Solar Panels on Schools, Hospitals and Prisons Could Spring Queensland into a Renewable Future, According to Report
A recent report by the Australian Conservation Foundation has found that if the rooftop space on the public buildings was used for solar arrays, it could help to power the state.
This analysis found that by installing solar arrays on the roofs of public buildings in five local government areas, there could be enough energy generated to provide 44,000 home with electricity.
The actual research was carried out by the School of Photovoltaic and Renewable Energy Engineering, or SPREE, at the University of New South Wales.
The equivalent of 45 football fields
SPREE found that the schools, hospitals, libraries and prisons in Brisbane, Cairns, Townsville, Gladstone and Logan have 727,574sqm in potential rooftop solar space. This is, according to report author Mike Roberts, the equivalent of 45 football fields.
This space in turn could mean up to 150MW of solar from around 500,000 solar panels, according to the report. Just over half of this 150MW could come solely from the space on the roofs of the public schools alone.
Kenmore South State School has enough space on its roof for an array of 629kW, which would produce enough power for 203 households, says the report.
The good thing about public buildings like schools and hospitals is that they’re in use during the day (or all around the clock in the case of hospitals and prisons), so any solar power generated by the arrays will be used straight away.
Gladstone Hospital’s roof space could produce enough solar electricity to provide power for 173 homes, the report found.
This initiative could save 152,000 tonnes of pollution
Jason Lyddieth of the Australian Conservation Foundation believes that this amount of solar power generation capacity could prevent as much as 152,000 tonnes of pollutants being sent into the atmosphere. This is the same amount as not burning 1.3 million tonnes of coal.
If realised, this initiative could essentially turn empty, dormant rood space into urban power stations, according to Mr Lyddieth.
This report highlights the amazing opportunity the state government has if it wants to increase the amount of cheap, clean electricity that can meet the ever-growing demands of schools, prisons, libraries and hospitals, as well as other essential public services.

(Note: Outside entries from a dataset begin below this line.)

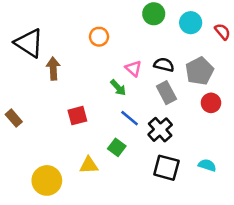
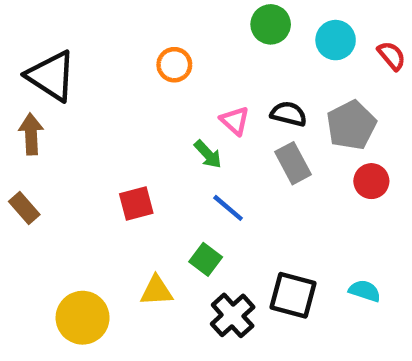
brown arrow: (53, 68) -> (31, 134), moved
black cross: (160, 130) -> (233, 315), moved

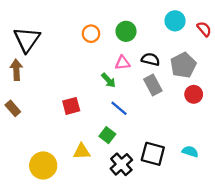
green circle: (271, 24) -> (126, 31), moved
black triangle: (51, 76) -> (27, 39), turned 32
pink triangle: (235, 121) -> (123, 63), turned -49

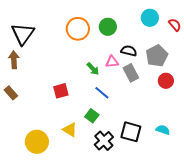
orange circle: (91, 34) -> (78, 29), size x1.5
pink triangle: (123, 63) -> (112, 62), moved
yellow triangle: (82, 151) -> (70, 130), turned 35

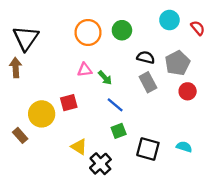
pink triangle: (112, 62) -> (85, 70), moved
brown rectangle: (11, 93) -> (20, 135), moved
green square: (92, 116) -> (119, 131), moved, turned 32
black cross: (104, 141) -> (100, 164), moved
yellow circle: (37, 142) -> (42, 114), moved

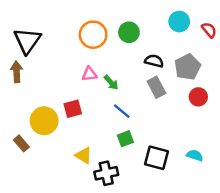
black cross: (100, 164) -> (106, 173), turned 30

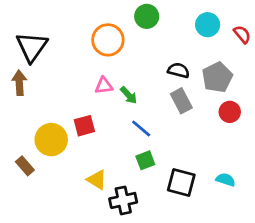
green circle: (129, 32) -> (147, 16), moved

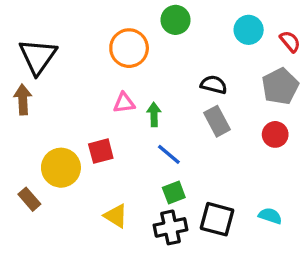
gray pentagon: (217, 77) -> (280, 86), moved
green arrow: (129, 95) -> (154, 115), turned -138
black cross: (123, 200) -> (171, 227), moved

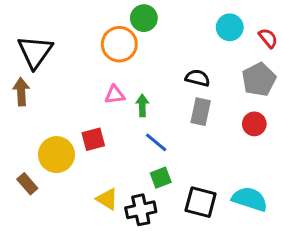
green circle: (176, 20) -> (144, 18), moved
gray rectangle: (217, 121) -> (201, 112), turned 40
cyan semicircle: (270, 216) -> (250, 199), size x1.6
black cross: (171, 227) -> (141, 210), moved

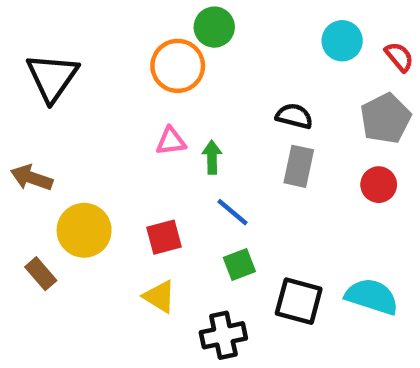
brown arrow: (21, 92) -> (32, 178), moved, turned -68
red square: (93, 139) -> (164, 237), moved
black cross: (141, 210) -> (223, 335), moved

A state-wide initiative could bring so much more power potential
If the public buildings of just five government areas have the equivalent of 45 football fields in space for solar arrays, the amount of space – and therefore power – gained by extending this idea state-wide is enormous.
There’s also huge potential for jobs
By implementing this plan, the report estimates that a total of 844 years of employment in solar installations would result.
Moves are being made to use roof space already. By June 2022, 800 of Queensland’s state schools will have solar arrays installed as part of the state government’s Advancing Clean Energy Schools programme. This programme will generate 35MW of solar-generated power.